Dataset excerpts:
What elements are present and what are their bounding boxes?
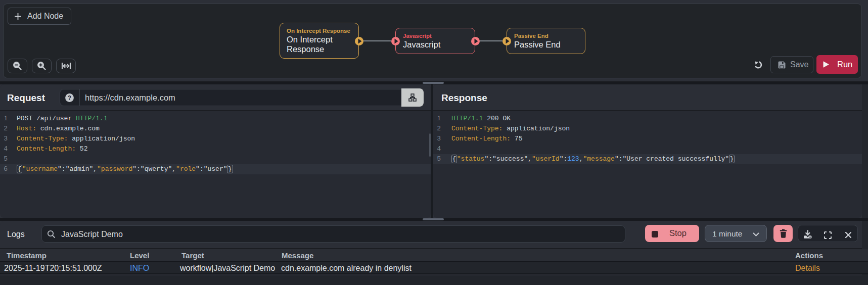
svg-text:?: ? xyxy=(68,94,71,101)
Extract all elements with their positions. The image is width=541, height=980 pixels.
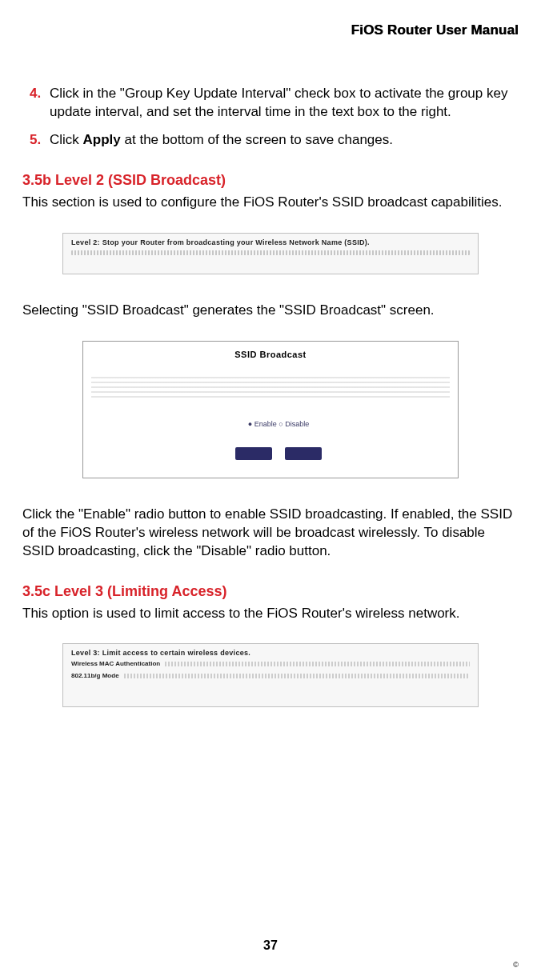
shot3-row2-label: 802.11b/g Mode	[71, 672, 119, 679]
step-list: Click in the "Group Key Update Interval"…	[22, 85, 519, 150]
screenshot-level2-row: Level 2: Stop your Router from broadcast…	[62, 233, 479, 274]
step-5: Click Apply at the bottom of the screen …	[45, 131, 519, 150]
heading-3-5c: 3.5c Level 3 (Limiting Access)	[22, 583, 519, 600]
shot2-buttons	[91, 447, 466, 463]
shot3-row1-label: Wireless MAC Authentication	[71, 660, 160, 667]
caption-ssid: Selecting "SSID Broadcast" generates the…	[22, 302, 519, 320]
shot2-title: SSID Broadcast	[83, 342, 458, 359]
page-number: 37	[0, 938, 541, 953]
step-4-text: Click in the "Group Key Update Interval"…	[50, 86, 507, 119]
step-4: Click in the "Group Key Update Interval"…	[45, 85, 519, 122]
para-enable-disable: Click the "Enable" radio button to enabl…	[22, 506, 519, 561]
step-5-bold: Apply	[83, 132, 121, 147]
shot3-row2-fill	[124, 674, 470, 678]
shot1-line	[71, 250, 470, 255]
step-5-a: Click	[50, 132, 83, 147]
copyright-mark: ©	[513, 961, 519, 969]
shot3-row1-fill	[165, 662, 470, 666]
running-head: FiOS Router User Manual	[22, 22, 519, 38]
intro-3-5b: This section is used to configure the Fi…	[22, 194, 519, 212]
shot3-title: Level 3: Limit access to certain wireles…	[63, 644, 478, 657]
shot1-title: Level 2: Stop your Router from broadcast…	[63, 234, 478, 246]
intro-3-5c: This option is used to limit access to t…	[22, 605, 519, 623]
screenshot-ssid-broadcast: SSID Broadcast ● Enable ○ Disable	[82, 341, 459, 478]
screenshot-level3-row: Level 3: Limit access to certain wireles…	[62, 643, 479, 707]
heading-3-5b: 3.5b Level 2 (SSID Broadcast)	[22, 172, 519, 189]
step-5-b: at the bottom of the screen to save chan…	[121, 132, 393, 147]
shot2-radios: ● Enable ○ Disable	[91, 420, 466, 428]
shot2-paragraph	[91, 375, 450, 398]
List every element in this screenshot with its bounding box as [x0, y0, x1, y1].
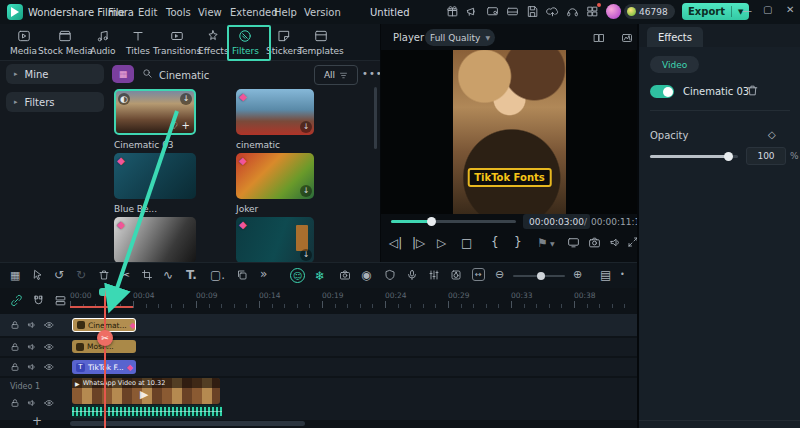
video-section-pill[interactable]: Video	[650, 56, 699, 73]
tab-audio[interactable]: Audio	[90, 29, 116, 56]
menu-extended[interactable]: Extended	[230, 7, 278, 18]
filter-thumb-joker[interactable]: ◆ ↓	[236, 153, 314, 199]
add-to-timeline-icon[interactable]: +	[182, 121, 190, 131]
menu-view[interactable]: View	[198, 7, 222, 18]
download-icon[interactable]: ↓	[300, 185, 312, 197]
tab-stickers[interactable]: Stickers	[266, 29, 302, 56]
more-tools-icon[interactable]: »	[260, 268, 267, 280]
zoom-out-icon[interactable]: ⊖	[495, 269, 504, 280]
headset-icon[interactable]	[566, 5, 579, 18]
maximize-button[interactable]: ▢	[763, 5, 772, 15]
marker-chevron-icon[interactable]: ▼	[550, 240, 555, 247]
mic-icon[interactable]	[406, 269, 418, 281]
quality-dropdown[interactable]: Full Quality ▼	[425, 29, 495, 46]
favorite-icon[interactable]: ♡	[170, 122, 178, 131]
tab-effects[interactable]: Effects	[198, 29, 229, 56]
effects-tab[interactable]: Effects	[647, 27, 703, 47]
layout-grid-icon[interactable]: ▦	[10, 270, 20, 281]
download-icon[interactable]: ↓	[180, 93, 192, 105]
screen-record-icon[interactable]	[486, 5, 499, 18]
library-scrollbar[interactable]	[374, 87, 377, 149]
filter-thumb-blue[interactable]: ◆	[114, 153, 196, 199]
opacity-value-box[interactable]: 100	[746, 147, 786, 165]
gift-icon[interactable]	[446, 5, 459, 18]
sidebar-item-mine[interactable]: ▸ Mine	[6, 64, 104, 84]
zoom-in-icon[interactable]: ⊕	[573, 269, 582, 280]
more-options-button[interactable]: •••	[362, 69, 381, 79]
snapshot-camera-button[interactable]	[588, 236, 601, 249]
text-tool-icon[interactable]: T.	[186, 269, 197, 281]
lock-icon[interactable]	[10, 320, 20, 330]
copy-icon[interactable]	[236, 269, 248, 281]
snapshot-icon[interactable]	[339, 269, 351, 281]
mute-speaker-icon[interactable]	[27, 362, 37, 372]
magnet-icon[interactable]	[32, 294, 45, 307]
close-button[interactable]: ✕	[786, 5, 794, 15]
lock-icon[interactable]	[10, 362, 20, 372]
tab-templates[interactable]: Templates	[298, 29, 344, 56]
stop-button[interactable]: □	[461, 236, 472, 250]
playhead-head[interactable]	[99, 288, 111, 296]
motion-tracking-icon[interactable]: ❄	[315, 269, 325, 283]
mute-speaker-icon[interactable]	[27, 398, 37, 408]
play-button[interactable]: ▷	[437, 236, 446, 250]
filter-thumb-mono[interactable]: ◆	[114, 217, 196, 262]
timeline-ruler[interactable]: 00:00 00:04 00:09 00:14 00:19 00:24 00:2…	[70, 288, 637, 312]
panel-icon[interactable]	[506, 5, 519, 18]
previous-frame-button[interactable]: ◁|	[389, 236, 402, 250]
speed-ramp-icon[interactable]: ∿	[163, 269, 173, 281]
eye-icon[interactable]	[44, 320, 54, 330]
mixer-icon[interactable]	[428, 269, 440, 281]
opacity-slider[interactable]	[650, 155, 738, 158]
cursor-icon[interactable]	[32, 269, 44, 281]
delete-effect-icon[interactable]	[746, 84, 759, 97]
player-scrubber[interactable]	[391, 220, 516, 223]
tab-stock-media[interactable]: Stock Media	[38, 29, 93, 56]
menu-tools[interactable]: Tools	[166, 7, 191, 18]
cloud-upload-icon[interactable]	[546, 5, 559, 18]
split-view-icon[interactable]	[593, 32, 605, 44]
lock-icon[interactable]	[10, 398, 20, 408]
save-icon[interactable]	[526, 5, 539, 18]
minimize-button[interactable]: —	[742, 6, 752, 16]
crop-icon[interactable]	[141, 269, 153, 281]
tab-media[interactable]: Media	[10, 29, 37, 56]
playhead[interactable]	[104, 288, 106, 428]
download-icon[interactable]: ↓	[300, 121, 312, 133]
megaphone-icon[interactable]	[466, 5, 479, 18]
compare-icon[interactable]: ◐	[118, 93, 130, 105]
mark-in-button[interactable]: {	[491, 235, 499, 249]
avatar[interactable]	[606, 4, 621, 19]
layers-icon[interactable]	[54, 294, 67, 307]
marker-button[interactable]: ⚑	[537, 236, 548, 250]
split-at-playhead-button[interactable]: ✂	[97, 330, 113, 346]
link-clips-icon[interactable]	[10, 294, 23, 307]
clip-audio-waveform[interactable]	[72, 405, 222, 418]
export-button[interactable]: Export ▼	[682, 3, 749, 20]
audio-device-icon[interactable]	[450, 269, 462, 281]
clip-video[interactable]: ▶ WhatsApp Video at 10.32 ▶	[72, 378, 220, 404]
tab-transitions[interactable]: Transitions	[153, 29, 201, 56]
menu-edit[interactable]: Edit	[138, 7, 157, 18]
next-frame-button[interactable]: |▷	[412, 236, 425, 250]
filter-thumb-cyber[interactable]: ◆ ↓	[236, 217, 314, 262]
record-icon[interactable]: ◉	[361, 269, 371, 281]
scopes-icon[interactable]	[621, 32, 633, 44]
volume-button[interactable]	[609, 236, 622, 249]
opacity-slider-handle[interactable]	[724, 152, 733, 161]
track-manager-icon[interactable]: ▤	[600, 269, 611, 281]
search-input[interactable]	[157, 65, 291, 85]
trash-icon[interactable]	[98, 269, 110, 281]
eye-icon[interactable]	[44, 398, 54, 408]
zoom-slider-handle[interactable]	[537, 272, 545, 280]
my-filters-button[interactable]: ▦	[112, 65, 134, 83]
coins-badge[interactable]: 46798	[624, 4, 675, 19]
undo-icon[interactable]: ↺	[54, 269, 64, 281]
mark-out-button[interactable]: }	[514, 235, 522, 249]
ai-portrait-icon[interactable]: ☺	[290, 268, 305, 283]
sidebar-item-filters[interactable]: ▸ Filters	[6, 92, 104, 112]
add-track-button[interactable]: +	[32, 415, 42, 427]
split-scissors-icon[interactable]: ✂	[120, 269, 130, 281]
display-device-button[interactable]	[567, 236, 580, 249]
apps-grid-icon[interactable]	[586, 5, 599, 18]
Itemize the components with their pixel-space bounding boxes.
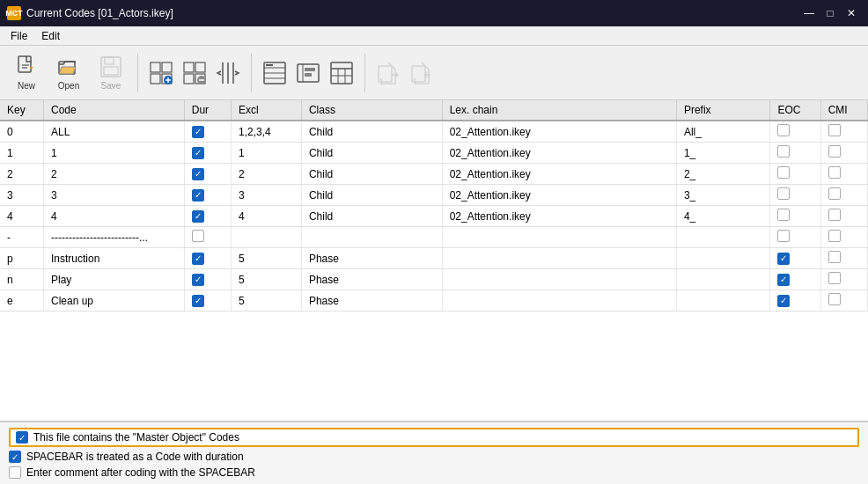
svg-rect-6 [105, 57, 114, 64]
save-button[interactable]: Save [92, 51, 130, 95]
new-label: New [18, 81, 35, 91]
table-button[interactable] [326, 51, 357, 95]
cmi-checkbox[interactable] [828, 187, 841, 200]
table-row: 1 1 ✓ 1 Child 02_Attention.ikey 1_ [0, 143, 868, 164]
grid-add-button[interactable] [145, 51, 177, 95]
cell-lex: 02_Attention.ikey [442, 121, 676, 143]
cell-code: 3 [44, 185, 185, 206]
cmi-checkbox[interactable] [828, 230, 841, 242]
cell-class: Phase [301, 269, 442, 290]
table-row: 2 2 ✓ 2 Child 02_Attention.ikey 2_ [0, 164, 868, 185]
dur-checkbox[interactable]: ✓ [192, 253, 204, 265]
svg-rect-16 [195, 62, 205, 72]
eoc-checkbox[interactable] [777, 187, 790, 200]
menu-edit[interactable]: Edit [34, 28, 67, 44]
master-object-checkbox[interactable]: ✓ [16, 431, 28, 444]
grid-remove-button[interactable] [179, 51, 210, 95]
eoc-checkbox[interactable] [777, 145, 790, 158]
cell-dur: ✓ [184, 164, 231, 185]
col-header-key: Key [0, 100, 44, 121]
cmi-checkbox[interactable] [828, 272, 841, 284]
minimize-button[interactable]: — [799, 4, 819, 23]
cell-prefix: All_ [676, 121, 770, 143]
grid-view-button[interactable] [259, 51, 291, 95]
cmi-checkbox[interactable] [828, 293, 841, 305]
enter-comment-label: Enter comment after coding with the SPAC… [26, 466, 255, 479]
col-header-lex: Lex. chain [442, 100, 676, 121]
export-icon [376, 61, 401, 85]
cell-code: 4 [44, 206, 185, 227]
svg-rect-10 [151, 74, 160, 84]
dur-checkbox[interactable]: ✓ [192, 126, 204, 138]
cell-prefix [676, 227, 770, 248]
menu-file[interactable]: File [4, 28, 34, 44]
maximize-button[interactable]: □ [820, 4, 840, 23]
new-button[interactable]: New [7, 51, 46, 95]
close-button[interactable]: ✕ [842, 4, 861, 23]
cmi-checkbox[interactable] [828, 145, 841, 158]
cell-code: Clean up [44, 290, 185, 312]
cell-eoc: ✓ [770, 269, 820, 290]
save-label: Save [101, 81, 121, 91]
cell-dur: ✓ [184, 248, 231, 269]
separator-3 [364, 54, 365, 92]
cell-eoc: ✓ [770, 290, 820, 312]
cell-class: Phase [301, 248, 442, 269]
cmi-checkbox[interactable] [828, 251, 841, 263]
footer-spacebar-code: ✓ SPACEBAR is treated as a Code with dur… [9, 451, 859, 463]
spacebar-code-checkbox[interactable]: ✓ [9, 451, 21, 463]
cell-lex: 02_Attention.ikey [442, 185, 676, 206]
cmi-checkbox[interactable] [828, 209, 841, 221]
dur-checkbox[interactable] [192, 230, 204, 242]
eoc-checkbox[interactable] [777, 209, 790, 221]
eoc-checkbox[interactable] [777, 124, 790, 136]
open-icon [56, 55, 81, 79]
open-label: Open [58, 81, 79, 91]
timeline-button[interactable] [292, 51, 324, 95]
title-bar: MCT Current Codes [01_Actors.ikey] — □ ✕ [0, 0, 868, 26]
dur-checkbox[interactable]: ✓ [192, 210, 204, 223]
dur-checkbox[interactable]: ✓ [192, 295, 204, 307]
cmi-checkbox[interactable] [828, 166, 841, 179]
import-button[interactable] [406, 51, 438, 95]
dur-checkbox[interactable]: ✓ [192, 168, 204, 180]
cell-cmi [820, 164, 867, 185]
cell-prefix [676, 269, 770, 290]
dur-checkbox[interactable]: ✓ [192, 147, 204, 159]
svg-rect-17 [184, 74, 194, 84]
column-tool-button[interactable] [212, 51, 244, 95]
cell-lex: 02_Attention.ikey [442, 164, 676, 185]
col-header-code: Code [44, 100, 185, 121]
dur-checkbox[interactable]: ✓ [192, 189, 204, 202]
dur-checkbox[interactable]: ✓ [192, 274, 204, 286]
eoc-checkbox[interactable] [777, 230, 790, 242]
cell-lex [442, 269, 676, 290]
cell-dur: ✓ [184, 143, 231, 164]
open-button[interactable]: Open [49, 51, 88, 95]
eoc-checkbox[interactable]: ✓ [777, 253, 790, 265]
cell-excl [232, 227, 302, 248]
eoc-checkbox[interactable]: ✓ [777, 295, 790, 307]
separator-1 [137, 54, 138, 92]
table-container[interactable]: Key Code Dur Excl Class Lex. chain Prefi… [0, 100, 868, 422]
cell-code: ALL [44, 121, 185, 143]
cell-class: Child [301, 185, 442, 206]
col-header-prefix: Prefix [676, 100, 770, 121]
enter-comment-checkbox[interactable] [9, 466, 21, 479]
cell-cmi [820, 269, 867, 290]
eoc-checkbox[interactable] [777, 166, 790, 179]
cell-lex [442, 227, 676, 248]
cell-eoc [770, 206, 820, 227]
eoc-checkbox[interactable]: ✓ [777, 274, 790, 286]
cell-eoc [770, 185, 820, 206]
cell-lex [442, 290, 676, 312]
footer-master-object: ✓ This file contains the "Master Object"… [9, 428, 859, 447]
export-button[interactable] [372, 51, 404, 95]
cmi-checkbox[interactable] [828, 124, 841, 136]
cell-prefix: 4_ [676, 206, 770, 227]
cell-dur: ✓ [184, 185, 231, 206]
cell-key: e [0, 290, 44, 312]
col-header-cmi: CMI [820, 100, 867, 121]
svg-rect-0 [18, 56, 31, 72]
new-icon [14, 55, 39, 79]
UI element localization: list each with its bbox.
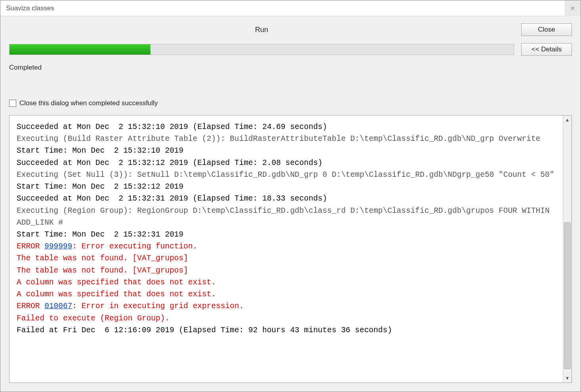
details-button[interactable]: << Details	[521, 43, 572, 56]
close-on-success-label: Close this dialog when completed success…	[19, 99, 158, 107]
log-line: Succeeded at Mon Dec 2 15:32:12 2019 (El…	[17, 157, 559, 169]
details-button-label: << Details	[531, 45, 562, 53]
error-code-link[interactable]: 010067	[44, 302, 72, 311]
close-button[interactable]: Close	[521, 23, 572, 36]
log-line: ERROR 999999: Error executing function.	[17, 241, 559, 252]
status-text: Completed	[9, 64, 572, 72]
log-line: Start Time: Mon Dec 2 15:32:31 2019	[17, 229, 559, 241]
progress-row: << Details	[9, 43, 572, 56]
log-line: Start Time: Mon Dec 2 15:32:10 2019	[17, 145, 559, 157]
run-label: Run	[9, 26, 514, 34]
close-icon: ✕	[570, 5, 575, 11]
log-output[interactable]: Succeeded at Mon Dec 2 15:32:10 2019 (El…	[10, 116, 563, 383]
log-panel: Succeeded at Mon Dec 2 15:32:10 2019 (El…	[9, 115, 572, 383]
window-title: Suaviza classes	[6, 4, 54, 12]
dialog-body: Run Close << Details Completed Close thi…	[0, 16, 581, 111]
error-code-link[interactable]: 999999	[44, 242, 72, 251]
scroll-thumb[interactable]	[564, 222, 571, 369]
log-line: Failed at Fri Dec 6 12:16:09 2019 (Elaps…	[17, 324, 559, 336]
scroll-down-icon[interactable]: ▼	[563, 374, 571, 383]
log-line: Executing (Build Raster Attribute Table …	[17, 133, 559, 145]
close-on-success-checkbox[interactable]	[9, 100, 16, 107]
log-line: Start Time: Mon Dec 2 15:32:12 2019	[17, 181, 559, 193]
log-line: ERROR 010067: Error in executing grid ex…	[17, 300, 559, 312]
run-row: Run Close	[9, 23, 572, 36]
log-line: Executing (Set Null (3)): SetNull D:\tem…	[17, 169, 559, 181]
log-line: A column was specified that does not exi…	[17, 276, 559, 288]
dialog-window: Suaviza classes ✕ Run Close << Details C…	[0, 0, 581, 392]
title-bar: Suaviza classes ✕	[0, 0, 581, 16]
close-on-success-row[interactable]: Close this dialog when completed success…	[9, 99, 572, 107]
close-button-label: Close	[538, 26, 555, 33]
log-line: A column was specified that does not exi…	[17, 288, 559, 300]
window-close-button[interactable]: ✕	[565, 0, 581, 16]
log-line: Failed to execute (Region Group).	[17, 312, 559, 324]
log-line: The table was not found. [VAT_grupos]	[17, 265, 559, 276]
scroll-up-icon[interactable]: ▲	[563, 116, 571, 124]
progress-bar	[9, 44, 514, 55]
log-line: Succeeded at Mon Dec 2 15:32:31 2019 (El…	[17, 193, 559, 205]
scrollbar[interactable]: ▲ ▼	[563, 116, 571, 383]
progress-fill	[10, 44, 150, 55]
log-line: Succeeded at Mon Dec 2 15:32:10 2019 (El…	[17, 121, 559, 133]
log-line: The table was not found. [VAT_grupos]	[17, 252, 559, 264]
log-line: Executing (Region Group): RegionGroup D:…	[17, 205, 559, 229]
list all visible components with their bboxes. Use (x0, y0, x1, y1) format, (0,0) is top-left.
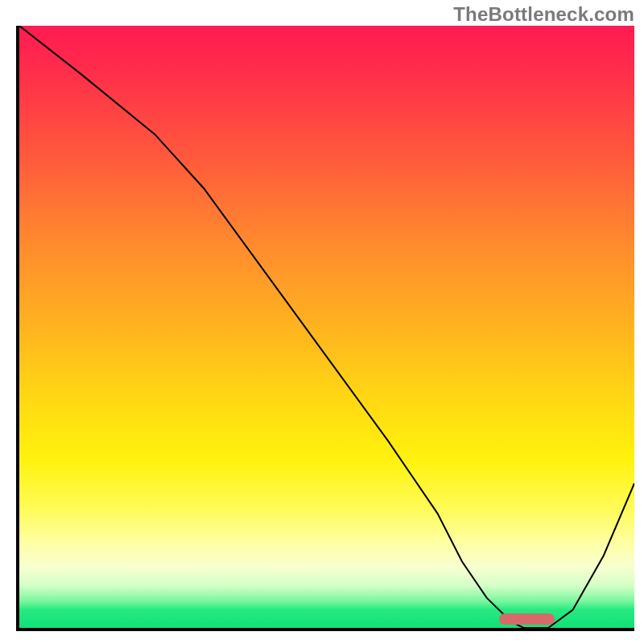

What to do: Copy out each line of the data that includes the string "maximize".

Final answer:
maximize-button[interactable]: ▢	[763, 5, 772, 15]
maximize-button[interactable]: □ [820, 4, 840, 23]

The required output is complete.